It is noteworthy that the DCMS Committee Report recommends ([21]) that takedown should not be the only option to fulfil the illegality safety duty, but measures such as tagging should be available.

So an unbounded notion of preventing illegality does not sit well on the offline duty of care foundation of risk of physical injury. Difficult questions arise as a result. Should the duty apply to all kinds of criminal offence capable of being committed online? Or, more closely aligned with offline duties of care, should it be limited strictly to safety-related criminal offences? Or perhaps to risk of either physical injury or psychological harm? Or, more broadly, to offences for which it can be said that the individual is a victim?
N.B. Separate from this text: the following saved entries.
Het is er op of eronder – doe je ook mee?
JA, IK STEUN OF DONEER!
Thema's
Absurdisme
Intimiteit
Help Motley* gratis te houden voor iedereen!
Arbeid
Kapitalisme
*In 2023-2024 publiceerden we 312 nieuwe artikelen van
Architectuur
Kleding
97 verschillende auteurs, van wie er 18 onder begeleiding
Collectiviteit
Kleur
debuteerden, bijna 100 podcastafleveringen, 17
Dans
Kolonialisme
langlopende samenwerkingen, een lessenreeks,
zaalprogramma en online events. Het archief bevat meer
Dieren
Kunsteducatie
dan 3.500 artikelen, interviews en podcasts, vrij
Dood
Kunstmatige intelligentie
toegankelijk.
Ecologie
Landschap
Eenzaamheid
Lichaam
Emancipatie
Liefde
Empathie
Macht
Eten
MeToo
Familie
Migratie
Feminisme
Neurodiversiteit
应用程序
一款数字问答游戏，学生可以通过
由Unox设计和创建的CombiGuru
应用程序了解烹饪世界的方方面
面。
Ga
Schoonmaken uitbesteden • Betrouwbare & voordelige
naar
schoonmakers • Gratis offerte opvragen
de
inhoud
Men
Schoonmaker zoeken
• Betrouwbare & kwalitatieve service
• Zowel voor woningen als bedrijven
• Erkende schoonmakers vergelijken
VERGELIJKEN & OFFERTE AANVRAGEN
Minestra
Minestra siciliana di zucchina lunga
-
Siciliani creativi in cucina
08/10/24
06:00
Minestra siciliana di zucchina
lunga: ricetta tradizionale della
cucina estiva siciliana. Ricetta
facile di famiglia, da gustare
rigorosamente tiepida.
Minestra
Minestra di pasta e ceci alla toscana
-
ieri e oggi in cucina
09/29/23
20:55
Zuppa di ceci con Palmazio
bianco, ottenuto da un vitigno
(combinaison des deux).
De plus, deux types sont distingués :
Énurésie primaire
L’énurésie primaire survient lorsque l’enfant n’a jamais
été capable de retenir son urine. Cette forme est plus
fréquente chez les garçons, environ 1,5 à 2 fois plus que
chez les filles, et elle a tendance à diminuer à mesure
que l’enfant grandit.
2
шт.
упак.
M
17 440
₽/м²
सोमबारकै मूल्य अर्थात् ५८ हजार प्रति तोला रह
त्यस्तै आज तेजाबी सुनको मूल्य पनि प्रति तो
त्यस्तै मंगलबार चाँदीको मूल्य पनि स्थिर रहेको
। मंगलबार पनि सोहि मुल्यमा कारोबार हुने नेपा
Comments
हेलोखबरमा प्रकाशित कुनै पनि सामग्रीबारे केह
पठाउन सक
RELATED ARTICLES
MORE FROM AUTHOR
The extent to which over time the government’s proposals have fluctuated between several of these varieties of illegality perhaps reflects the difficulty of shoehorning this kind of duty into a legal box labelled ‘duty of care’.

Moving on from the scope of illegality, what would the draft Bill require U2U providers to do? Under the draft Bill, for ‘ordinary’ illegal content the safety duty would be reactive – to remove it on receiving notice. For ‘priority’ illegal content the duty would in addition be preventative: as the DCMS described it in their recent announcement of new categories of priority illegal content:

“To proactively tackle the priority offences, firms will need to make sure the features, functionalities and algorithms of their services are designed to prevent their users encountering them and minimise the length of time this content is available. This could be achieved by automated or human content moderation, banning illegal search terms, spotting suspicious users and having effective systems in place to prevent banned users opening new accounts.”
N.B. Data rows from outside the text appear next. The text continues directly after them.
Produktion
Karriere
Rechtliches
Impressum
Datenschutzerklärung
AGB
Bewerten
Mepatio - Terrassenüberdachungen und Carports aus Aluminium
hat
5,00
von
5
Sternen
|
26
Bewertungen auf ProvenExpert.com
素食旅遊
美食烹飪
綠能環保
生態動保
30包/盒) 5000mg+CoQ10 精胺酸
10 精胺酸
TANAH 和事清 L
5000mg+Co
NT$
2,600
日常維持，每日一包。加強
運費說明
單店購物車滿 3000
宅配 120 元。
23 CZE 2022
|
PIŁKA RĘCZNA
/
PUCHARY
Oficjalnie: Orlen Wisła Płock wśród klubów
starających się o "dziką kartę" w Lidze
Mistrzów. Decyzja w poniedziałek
These kinds of duty prompt questions about how a platform is to decide what is and is not illegal, or (apparently) who is a suspicious user. The draft Bill provides that the illegality duty should be triggered by ‘reasonable grounds to believe’ that the content is illegal. It could have adopted a much higher threshold: manifestly illegal on the face of the content, for instance. The lower the threshold, the greater the likelihood of legitimate content being removed at scale, whether proactively or reactively.
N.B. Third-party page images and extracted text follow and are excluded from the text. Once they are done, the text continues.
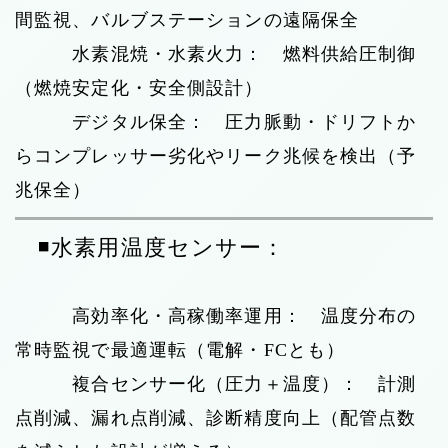
間監視、バルブステーションの遠隔保全
水素混焼・水素火力： 燃料供給圧制御
（燃焼安定化・安全側設計）
デジタル保全： 圧力脈動・ドリフトか
らコンプレッサー劣化やリーク兆候を検出（予
兆保全）
◾️水素用温度センサー：
高効率化・高稼働率運用： 温度分布の
常時監視で最適運転（電解・FCとも）
複合センサー化（圧力＋温度）： 計測
点削減、漏れ点削減、診断精度向上（配管点数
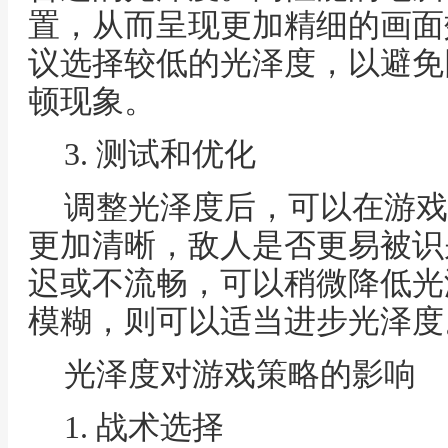
置，从而呈现更加精细的画面
议选择较低的光泽度，以避免
顿现象。
3. 测试和优化
调整光泽度后，可以在游戏
更加清晰，敌人是否更易被识
迟或不流畅，可以稍微降低光
模糊，则可以适当进步光泽度
光泽度对游戏策略的影响
1. 战术选择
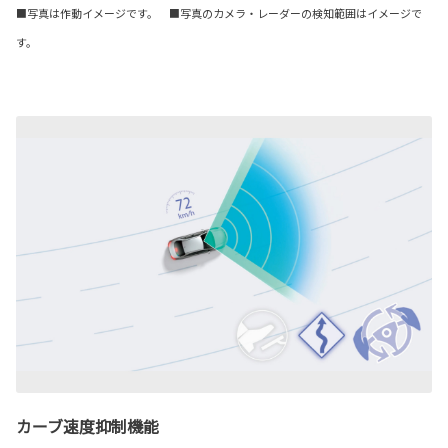
■写真は作動イメージです。 ■写真のカメラ・レーダーの検知範囲はイメージで
す。
カーブ速度抑制機能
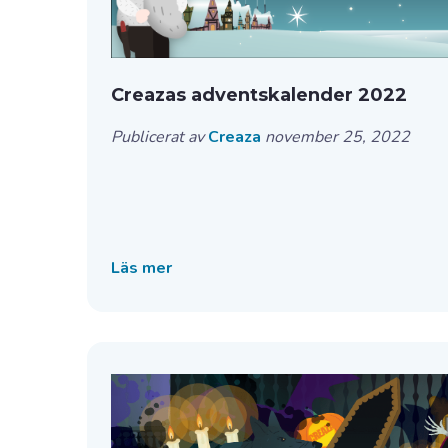
Creazas adventskalender 2022
Publicerat av
Creaza
november 25, 2022
Läs mer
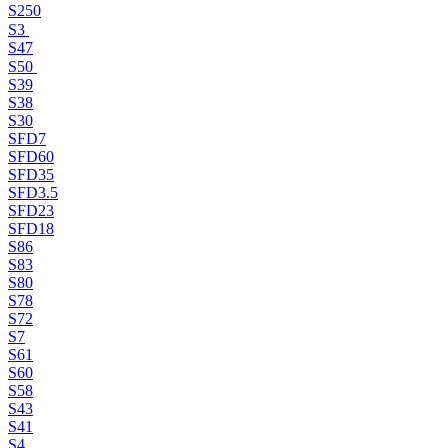
S250
S3
S47
S50
S39
S38
S30
SFD7
SFD60
SFD35
SFD3.5
SFD23
SFD18
S86
S83
S80
S78
S72
S7
S61
S60
S58
S43
S41
S4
The draft Bill raises serious (and already well-known, in the context of existing intermediary liability rules) concerns of likely over-removal through mandating platforms to detect, adjudge and remove illegal material on their systems. Those are exacerbated by adoption of the ‘reasonable grounds to believe’ threshold.

Current state of play The government’s newest list of priority offences (those to which the proactive duty would apply) mostly involves individuals as victims but also includes money laundering, an offence which does not do so. The list includes revenge and extreme pornography, as to which the Joint Scrutiny Committee observed that the first is an offence against specific individuals, whereas the second is not.

Given how broadly the priority offences are now ranging, it may be a reasonable assumption that the government does not intend to limit them to conduct that would carry a risk of physical or psychological harm to a victim.

The government intends that its extended list of priority offences would be named on the face of the Bill. That goes some way towards meeting criticism by the Committees of leaving that to secondary legislation. However, the government has not said that the power to add to the list by secondary legislation would be removed.

As to the threshold that would trigger the duty, the Joint Scrutiny Committee has said that it is content with ‘reasonable grounds to believe’ so long as certain safeguards are in place that would render the duty compatible with an individual’s right to free speech; and so long as service providers are required to apply the test in a proportionate manner set out in clear and accessible terms to users of the service.

The Joint Committee’s specific suggested safeguard is that Ofcom should issue a binding Code of Practice on identifying, reporting on and acting on illegal content. The Committee considers that Ofcom’s own obligation to comply with human rights legislation would provide an additional safeguard for freedom of expression in how providers fulfil this requirement. How much comfort one should take from that, when human rights legislation sets only the outer boundaries of acceptable conduct by the state, is debatable.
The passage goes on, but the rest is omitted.